Fresh FIction Box Not To Miss

Ally Broadfield | Why All of My Heroines Love Jewelry

December 13, 2014

Ally BroadfieldHOW TO BEGUILE A DUKEIf I could get away with it, I would probably wear pajamas all the time, but my grandmother never left the house unless she was wearing the perfect outfit, had her hair and makeup in place, and had just the right jewelry to match. She loved jewelry. From the time I was a little girl, I remember her traveling to Hong Kong and other exotic-sounding locales and coming home with gorgeous necklaces, bracelets, and rings (most of which were costume jewelry, but I didn’t know that). I would put them all on, usually all at once, stick my tiny feet in her high heels, and totter around, imagining myself in a beautiful ball gown dancing with the prince.

After my grandmother passed away, the task of sorting through her jewelry fell to me and my sister. We went through what we thought was the costume jewelry and divided up the items we each wanted, then set aside the rest to give away. My sister chose a fake but large diamond on a plain gold chain to give to a friend’s daughter for dress up. It just so happens that at the time, her then boyfriend, who is a police officer, was working overtime as a night guard at a jewelry store. He convinced her to let him take a few of the items, including the necklace, to the jeweler to have them appraised. As you may have guessed, the diamond from that necklace turned out to be a real.  It was a two carat, princess cut diamond, and it became the center piece of her engagement ring. I’ll admit that I was a bit jealous, but I was already married and have an engagement ring I love, even though the largest diamond is nowhere near that big.

Dividing up the real jewelry was much more difficult, not because it was overly valuable, but because there were several pieces that held sentimental value for both of us. My grandmother had a gold ring inset with tiny diamonds that she wore all the time. A few months before she passed away, she lost that ring while we were eating dinner at a restaurant. We looked everywhere, but couldn’t find it. A few weeks later, we ate there again, and as we were settling into the same both we had shared before, there it was, her ring sparkling from between the cushions on the bench. I decided to take that ring because every time I see it, I think of her.

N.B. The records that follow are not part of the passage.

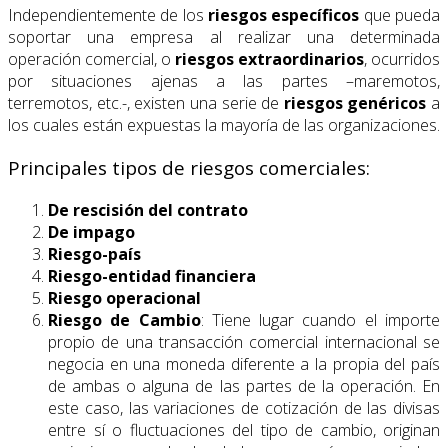
Independientemente de los
riesgos específicos
que pueda
soportar una empresa al realizar una determinada
operación comercial, o
riesgos extraordinarios
, ocurridos
por situaciones ajenas a las partes –maremotos,
terremotos, etc.-, existen una serie de
riesgos genéricos
a
los cuales están expuestas la mayoría de las organizaciones.
Principales tipos de riesgos comerciales:
De rescisión del contrato
De impago
Riesgo-país
Riesgo-entidad financiera
Riesgo operacional
Riesgo de Cambio
: Tiene lugar cuando el importe
propio de una transacción comercial internacional se
negocia en una moneda diferente a la propia del país
de ambas o alguna de las partes de la operación. En
este caso, las variaciones de cotización de las divisas
entre sí o fluctuaciones del tipo de cambio, originan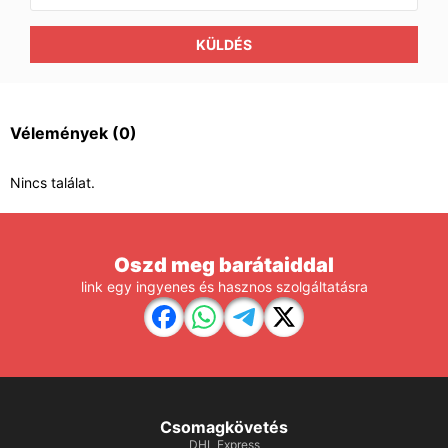
KÜLDÉS
Vélemények
(0)
Nincs találat.
Oszd meg barátaiddal
link egy ingyenes és hasznos szolgáltatásra
Csomagkövetés
DHL Express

The other items I cherish are a gorgeous, red garnet necklace and butterfly  pin that my great-great grandmother brought with her when she immigrated to the United States from Czechoslovakia.  Unfortunately, for a long time I left the necklace and pin hidden in my jewelry box, thinking they were too special to risk breaking or losing them.  About a year ago, I finally came to the realization that there was no point in having them if I never wore them, so I pulled them out of my jewelry box and wore them to a charity auction.  I still believe that they’re too special to wear all the time, but I’m no longer afraid to wear them on special occasions.

I write historical romance set in Regency England, and naturally, the heroines I write tend to like jewelry. At that time it was not only a symbol of status, but was also a form of portable wealth, which was important in a place where there weren’t any credit cards or ATM machines.

In my new release, HOW TO BEGUILE A DUKE, the heroine’s family is wealthy. In fact, her father is rumored to have been a pirate. She has plenty of jewelry of her own, but what she wants most is to locate a missing family heirloom, a tiara set with pink diamonds that her great-grandmother owned and supposedly hid in their ancestral home. She spends quite a lot of time searching her great-grandmother’s journal for clues about where she hid the tiara, but I’m afraid you’ll have to read the book to find out if she’s successful. If she does find it, I sure hope she wears it.